**Assigned task**
Lines containing the word "учебники" are the ones to copy from the records below.
Top of Records provided
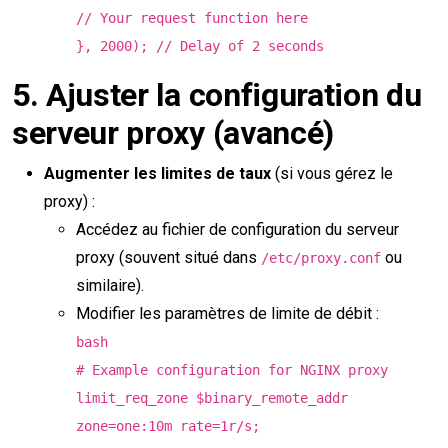
// Your request function here
}, 2000); // Delay of 2 seconds
5.
Ajuster la configuration du
serveur proxy (avancé)
Augmenter les limites de taux
(si vous gérez le
proxy) :
Accédez au fichier de configuration du serveur
proxy (souvent situé dans
ou
/etc/proxy.conf
similaire).
Modifier les paramètres de limite de débit :
bash
# Example configuration for NGINX proxy
limit_req_zone $binary_remote_addr
zone=one:10m rate=1r/s;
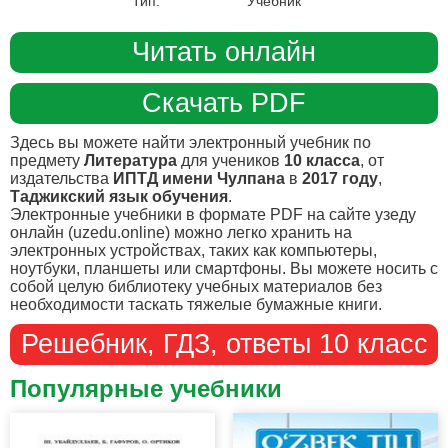
Тип:
Учебник
Читать онлайн
Скачать PDF
Здесь вы можете найти электронный учебник по
предмету
Литература
для учеников
10 класса
, от
издательства
ИПТД имени Чулпана
в
2017 году
,
Таджикский язык обучения
.
Электронные учебники в формате PDF на сайте узеду
онлайн (uzedu.online) можно легко хранить на
электронных устройствах, таких как компьютеры,
ноутбуки, планшеты или смартфоны. Вы можете носить с
собой целую библиотеку учебных материалов без
необходимости таскать тяжелые бумажные книги.
Решебник, ГДЗ, ответы 10 класс
Популярные учебники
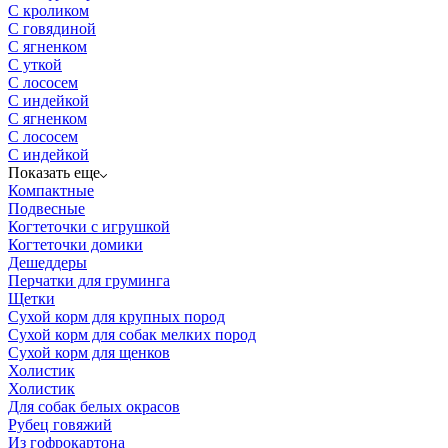
C кроликом
C говядиной
C ягненком
C уткой
C лососем
C индейкой
С ягненком
С лососем
С индейкой
Показать еще
Компактные
Подвесные
Когтеточки с игрушкой
Когтеточки домики
Дешеддеры
Перчатки для груминга
Щетки
Сухой корм для крупных пород
Сухой корм для собак мелких пород
Сухой корм для щенков
Холистик
Холистик
Для собак белых окрасов
Рубец говяжий
Из гофрокартона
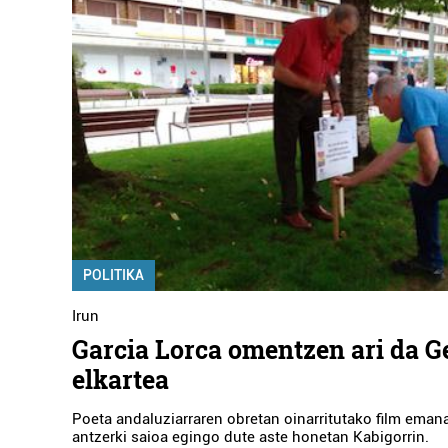
POLITIKA
Irun
Garcia Lorca omentzen ari da G
elkartea
Poeta andaluziarraren obretan oinarritutako film emana
antzerki saioa egingo dute aste honetan Kabigorrin.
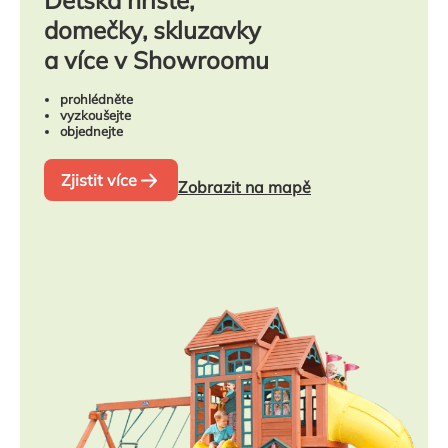
domečky, skluzavky
a více v Showroomu
prohlédněte
vyzkoušejte
objednejte
Zjistit více
Zobrazit na mapě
Bottom of Records provided
**Output below**
Электронные учебники в формате PDF на сайте узеду
Популярные учебники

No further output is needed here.